Parent Comcast posted a significant jump in earnings with earnings per share of $ 0.71, up 54% year over year, on revenue of $ 27.5 billion, up 2.5%, according to Wall’s estimates Street surpassed. The stock rose 2.7% in early trading.
In short, the sprawling conglom saw a high-speed internet bonanza but lost video subscribers on the cable side. At NBCU, Covid theme park and theater revenues were dismal but improved for obvious reasons, but lower costs increased studio profits. Media segment revenue increased, but earnings declined slightly – in part due to Peacock-driven production and programming costs.
“We’ve been very encouraging to Peacock so far,” the company said, adding to its earnings call that usage has doubled its forecasts. With 380,000 customers and 33.5 million customers, the company also achieved the best result in the first quarter of all customer relationships. There were 461,000 high-speed Internet customers.
The company’s studio division has been hampered by the pandemic that restricted cinema operations and shut down some film productions. Studio revenue declined 0.6% to $ 2.4 billion in the first quarter of 2021, primarily due to lower theater revenue. Theatrical sales decreased 87.7% due to the postponement of theatrical releases, theater closings and capacity constraints.
Most of the parks have been operational again since Universal Studios Hollywood reopened on April 16. However, the division still had a massive hit in the final quarter: sales fell 33% and EBITDA (operating profit) fell 170%.
Cable Communications, by far Comcast’s largest segment, saw revenue jump 5.9% to $ 15.8 billion in the first quarter, driven by higher broadband, wireless, corporate services and advertising revenues. The total number of customer relationships increased by 380,000 to 33.5 million – although this was 491,000 net video subscribers according to the industry trend.

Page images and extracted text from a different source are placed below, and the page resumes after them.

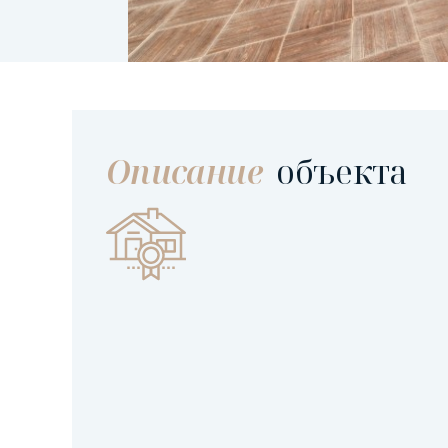
Описание
объекта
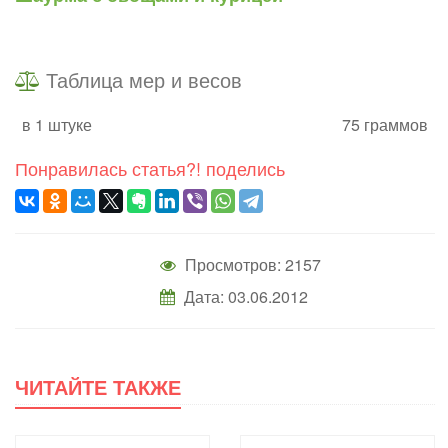
Таблица мер и весов
в 1 штуке
75 граммов
Понравилась статья?! поделись
Просмотров: 2157
Дата: 03.06.2012
ЧИТАЙТЕ ТАКЖЕ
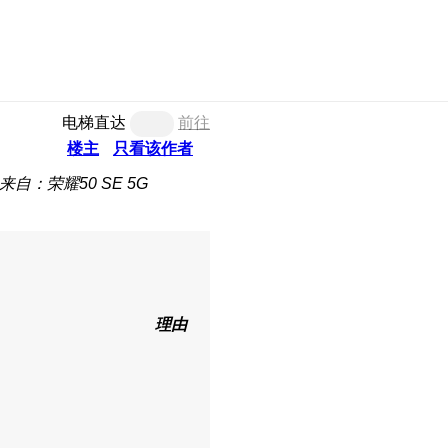
电梯直达
前往
楼主
只看该作者
来自：荣耀50 SE 5G
理由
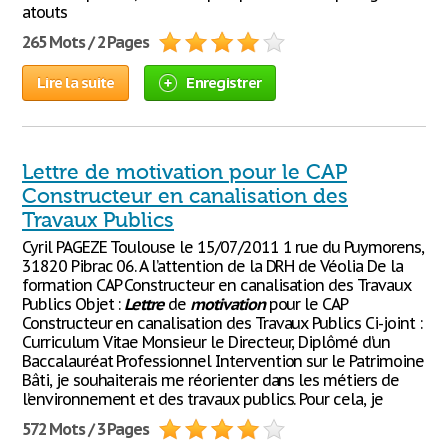
atouts
265 Mots / 2 Pages
Lire la suite
Enregistrer
Lettre de motivation pour le CAP
Constructeur en canalisation des
Travaux Publics
Cyril PAGEZE Toulouse le 15/07/2011 1 rue du Puymorens,
31820 Pibrac 06. A l’attention de la DRH de Véolia De la
formation CAP Constructeur en canalisation des Travaux
Publics Objet :
Lettre
de
motivation
pour le CAP
Constructeur en canalisation des Travaux Publics Ci-joint :
Curriculum Vitae Monsieur le Directeur, Diplômé d’un
Baccalauréat Professionnel Intervention sur le Patrimoine
Bâti, je souhaiterais me réorienter dans les métiers de
l’environnement et des travaux publics. Pour cela, je
572 Mots / 3 Pages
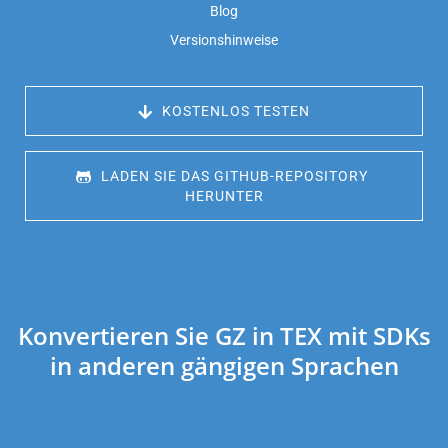
Blog
Versionshinweise
 KOSTENLOS TESTEN
 LADEN SIE DAS GITHUB-REPOSITORY 
HERUNTER
Konvertieren Sie GZ in TEX mit SDKs
in anderen gängigen Sprachen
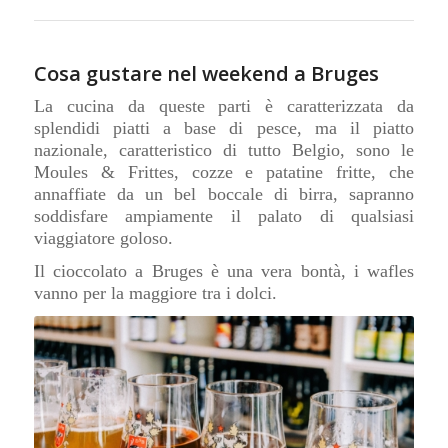
Cosa gustare nel weekend a Bruges
La cucina da queste parti è caratterizzata da
splendidi piatti a base di pesce, ma il piatto
nazionale, caratteristico di tutto Belgio, sono le
Moules & Frittes, cozze e patatine fritte, che
annaffiate da un bel boccale di birra, sapranno
soddisfare ampiamente il palato di qualsiasi
viaggiatore goloso.
Il cioccolato a Bruges è una vera bontà, i wafles
vanno per la maggiore tra i dolci.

NBCUniversal’s revenue decreased 9% to $ 7 billion and operating income decreased 12% to $ 1.5 billion. The studios’ turnover declined slightly to USD 2.4 billion (minus 0.6%). Lower theater revenues were partially offset by content licensing. Theater revenues fell by almost 90% as films were pushed back because cinemas were either still closed or operated at reduced capacity due to Covid. Content licensing revenue increased 14%.
The studio’s operating profit rose 66% to $ 497, with lower revenues more than offset by lower operating costs. This means much less spending on advertising, marketing, and promotions because so few films have been released in theaters.
Total media revenue increased 3.2% to $ 5 billion. Earnings were down 3.7% to $ 1.5, driven by higher programming and production costs mainly driven by the content write-off at Peacock.
Sky’s revenue increased 10.6% to $ 5 billion. Profit decreased by almost 40% due to higher programming and production costs –
This reflects higher costs for sports programs with more events. There were also higher costs related to the growth of Sky’s wireless and broadband businesses.